┌────────

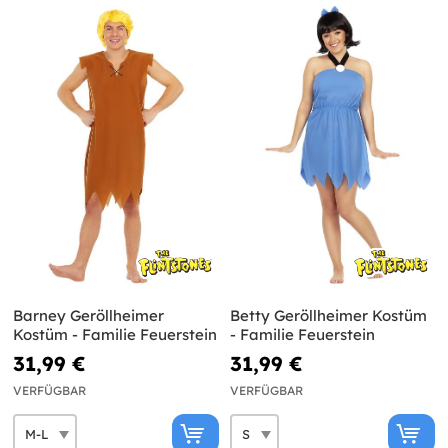
Barney Geröllheimer
Betty Geröllheimer Kostüm
Kostüm - Familie Feuerstein
- Familie Feuerstein
31,99 €
31,99 €
VERFÜGBAR
VERFÜGBAR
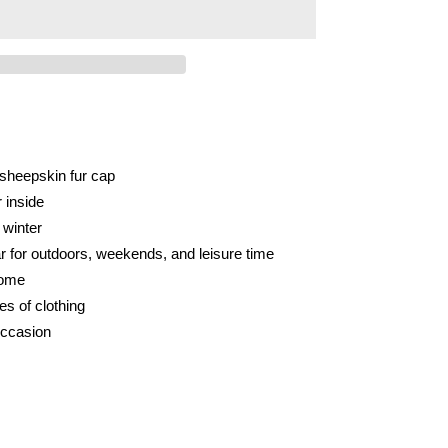
sheepskin fur cap
r inside
 winter
 for outdoors, weekends, and leisure time
home
es of clothing
 occasion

└────────

- _ACTION ITEM_: With the pictures removed, output the listing above exactly.

- _RESPONSE TO THE EXERCISE_:
Barney Geröllheimer
Betty Geröllheimer Kostüm
Kostüm - Familie Feuerstein
- Familie Feuerstein
31,99 €
31,99 €
VERFÜGBAR
VERFÜGBAR
sheepskin fur cap
r inside
 winter
 for outdoors, weekends, and leisure time
home
es of clothing
 occasion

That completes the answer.